# Fine-tuning Sandbox

In [None]:
!pip install datasets
!pip install transformers
!pip install evaluate
!pip install torch
!pip install peft

In [2]:
from datasets import load_dataset, DatasetDict, Dataset

from transformers import (
    AutoTokenizer,
    AutoConfig,
    AutoModelForSequenceClassification,
    DataCollatorWithPadding,
    TrainingArguments,
    Trainer)

from peft import PeftModel, PeftConfig, get_peft_model, LoraConfig
import evaluate
import torch
import numpy as np

### dataset

In [3]:
# # how dataset was generated

# # load imdb data
imdb_dataset = load_dataset("stanfordnlp/imdb")

# # define subsample size
N = 1000
# # generate indexes for random subsample
rand_idx = np.random.randint(24999, size=N)

# # extract train and test data
x_train = imdb_dataset['train'][rand_idx]['text']
y_train = imdb_dataset['train'][rand_idx]['label']

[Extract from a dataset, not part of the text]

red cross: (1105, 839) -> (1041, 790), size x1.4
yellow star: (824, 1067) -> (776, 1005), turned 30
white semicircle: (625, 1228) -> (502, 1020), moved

x_test = imdb_dataset['test'][rand_idx]['text']
y_test = imdb_dataset['test'][rand_idx]['label']

# # create new dataset
dataset = DatasetDict({'train':Dataset.from_dict({'label':y_train,'text':x_train}),
                              'validation':Dataset.from_dict({'label':y_test,'text':x_test})})

The secret `HF_TOKEN` does not exist in your Colab secrets.
To authenticate with the Hugging Face Hub, create a token in your settings tab (https://huggingface.co/settings/tokens), set it as secret in your Google Colab and restart your session.
You will be able to reuse this secret in all of your notebooks.
Please note that authentication is recommended but still optional to access public models or datasets.

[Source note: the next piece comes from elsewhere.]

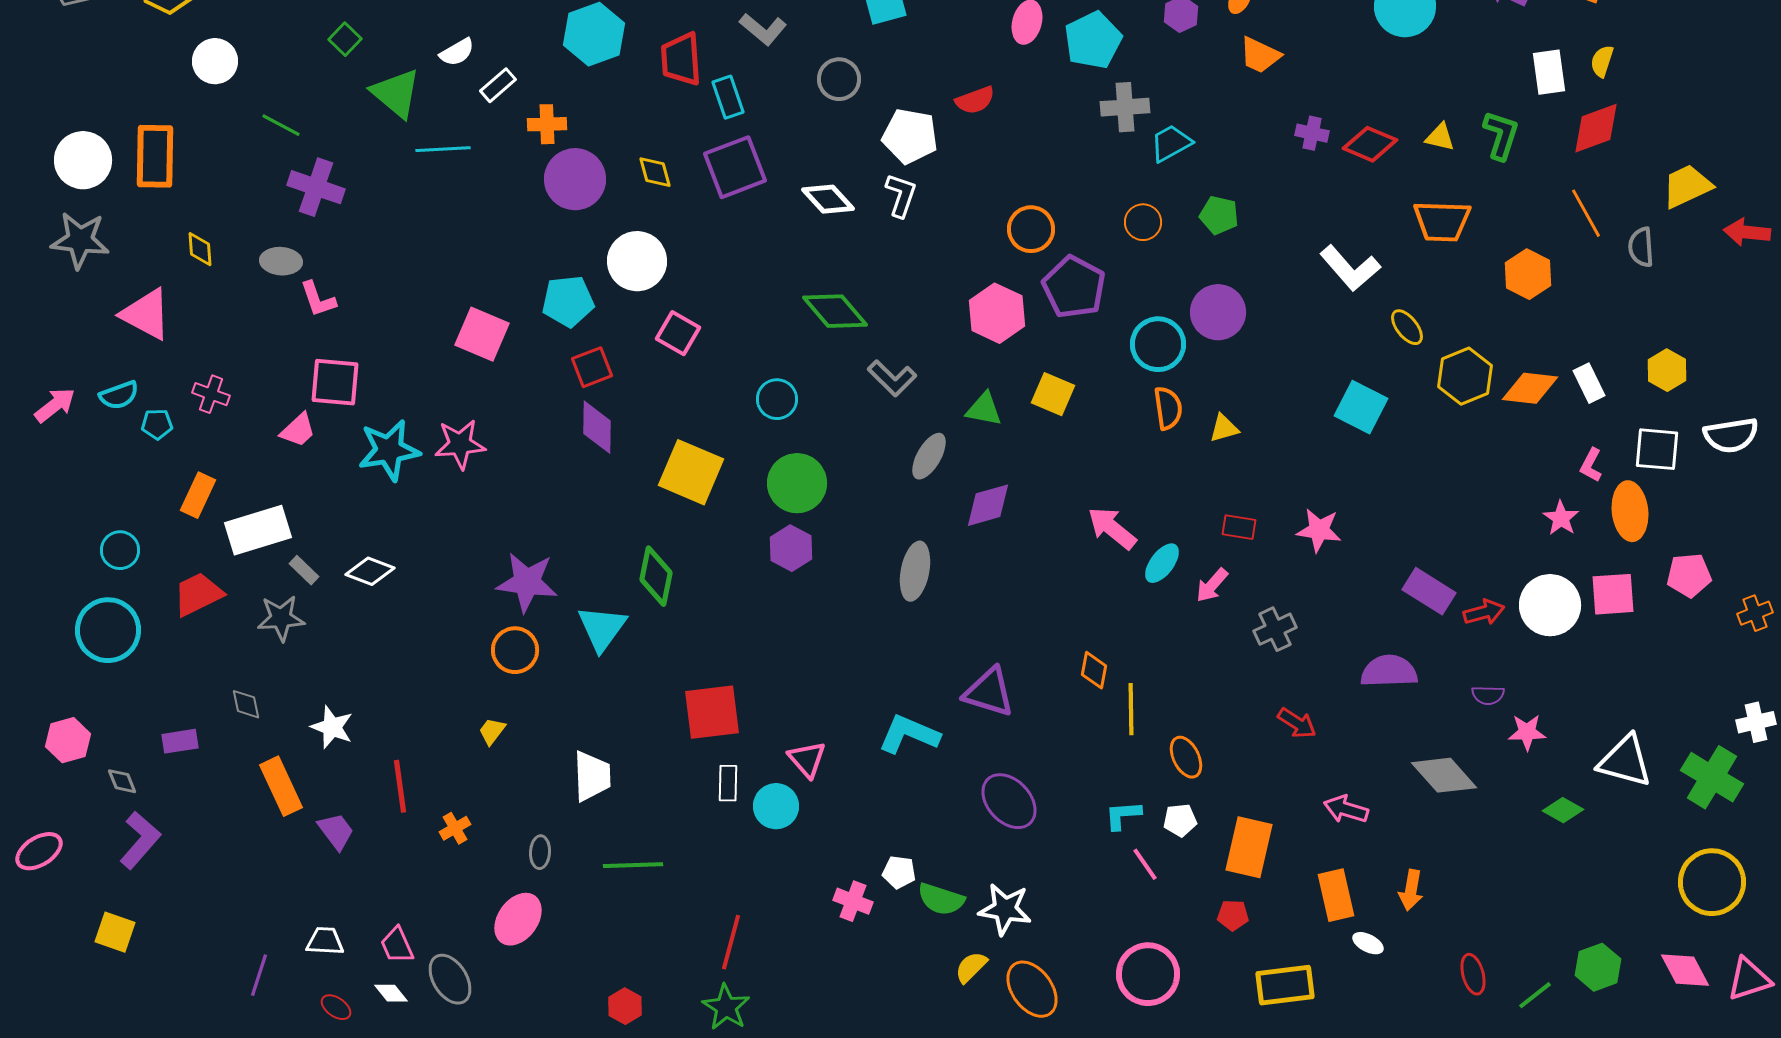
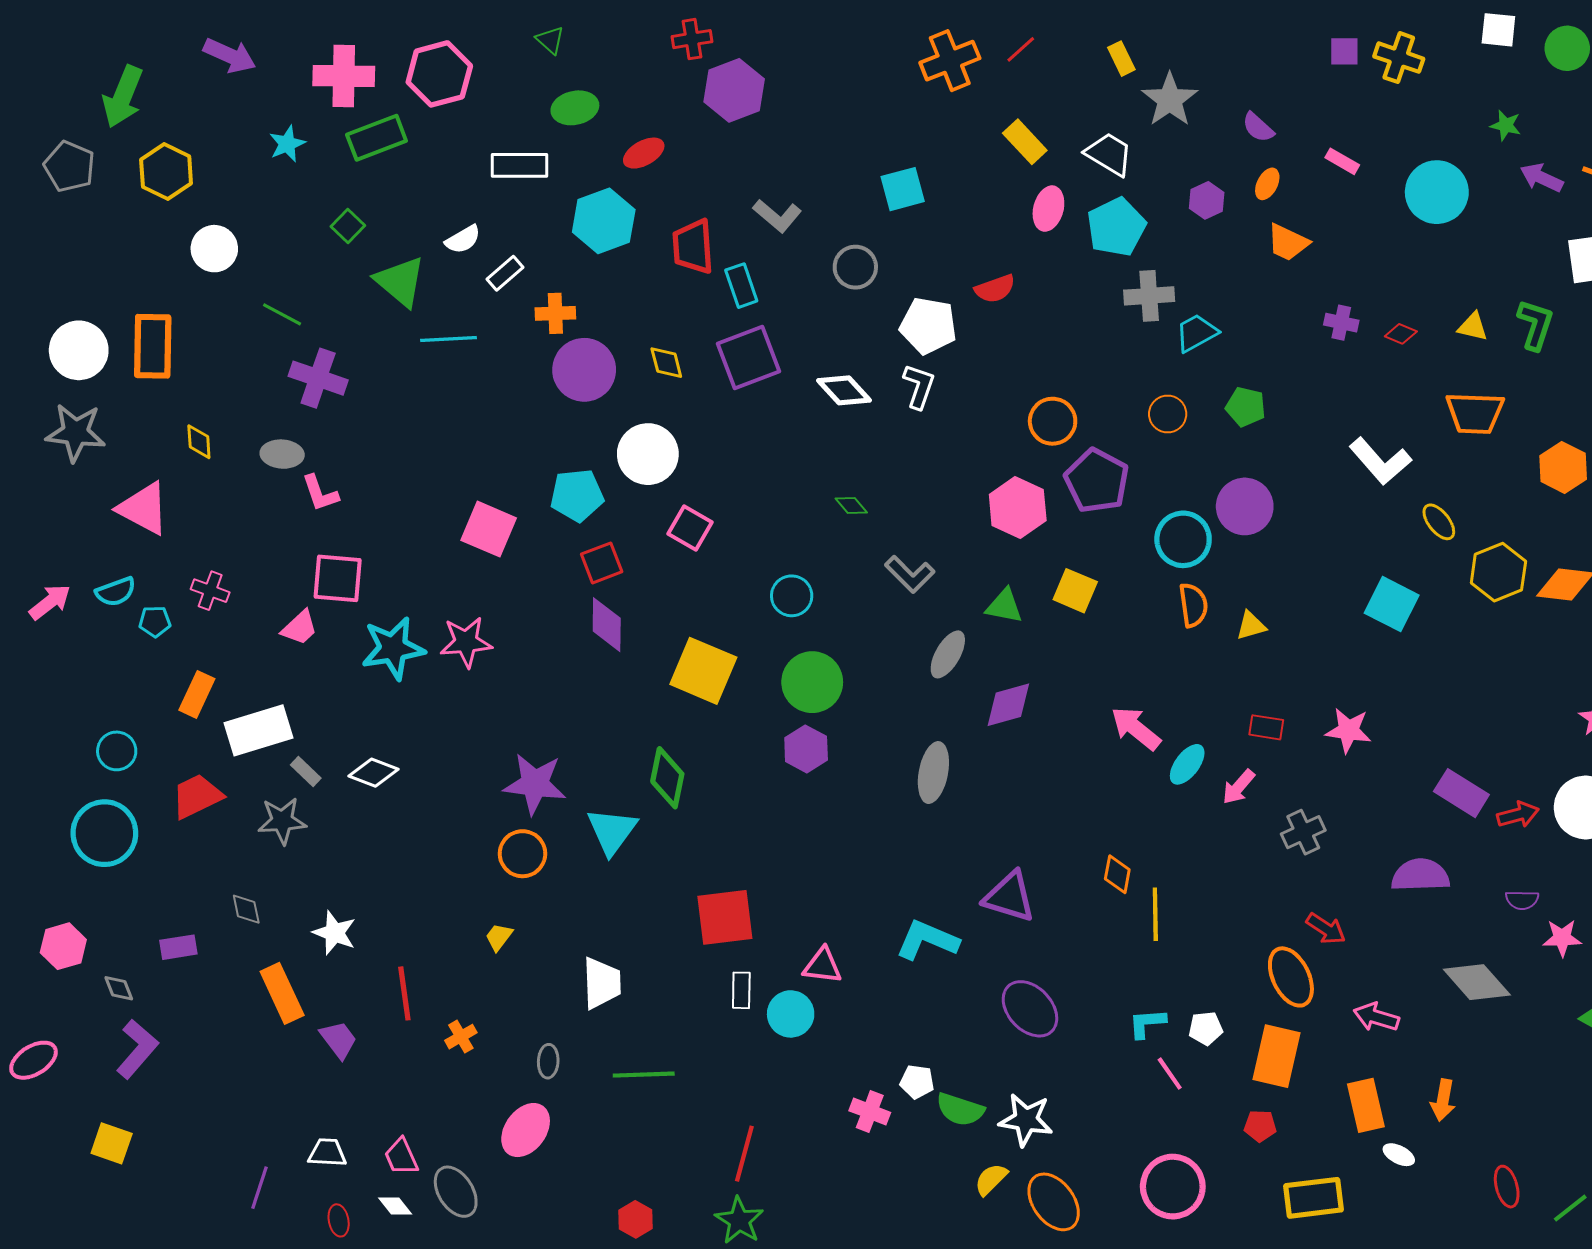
red diamond: (1370, 144) -> (1401, 334), size x0.6
green diamond: (835, 311) -> (851, 505), size x0.5
orange ellipse: (1186, 757) -> (1291, 977), moved, size x1.4
pink triangle: (807, 759) -> (822, 966), turned -42
red ellipse: (336, 1007) -> (339, 1220), turned 44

Downloading readme:   0%|          | 0.00/7.81k [00:00<?, ?B/s]

Downloading data:   0%|          | 0.00/21.0M [00:00<?, ?B/s]

Downloading data:   0%|          | 0.00/20.5M [00:00<?, ?B/s]

Downloading data:   0%|          | 0.00/42.0M [00:00<?, ?B/s]

Generating train split:   0%|          | 0/25000 [00:00<?, ? examples/s]

Generating test split:   0%|          | 0/25000 [00:00<?, ? examples/s]

Generating unsupervised split:   0%|          | 0/50000 [00:00<?, ? examples/s]

In [4]:
# display % of training data with label=1
import numpy as np  # Import the NumPy library
np.array(dataset['train']['label']).sum()/len(dataset['train']['label'])

0.508

### model

In [5]:
from transformers import AutoModelForSequenceClassification
model_checkpoint = 'distilbert-base-uncased'
# model_checkpoint = 'roberta-base' # you can alternatively use roberta-base but this model is bigger thus training will take longer

# define label maps
id2label = {0: "Negative", 1: "Positive"}
label2id = {"Negative":0, "Positive":1}

# generate classification model from model_checkpoint
model = AutoModelForSequenceClassification.from_pretrained(
    model_checkpoint, num_labels=2, id2label=id2label, label2id=label2id)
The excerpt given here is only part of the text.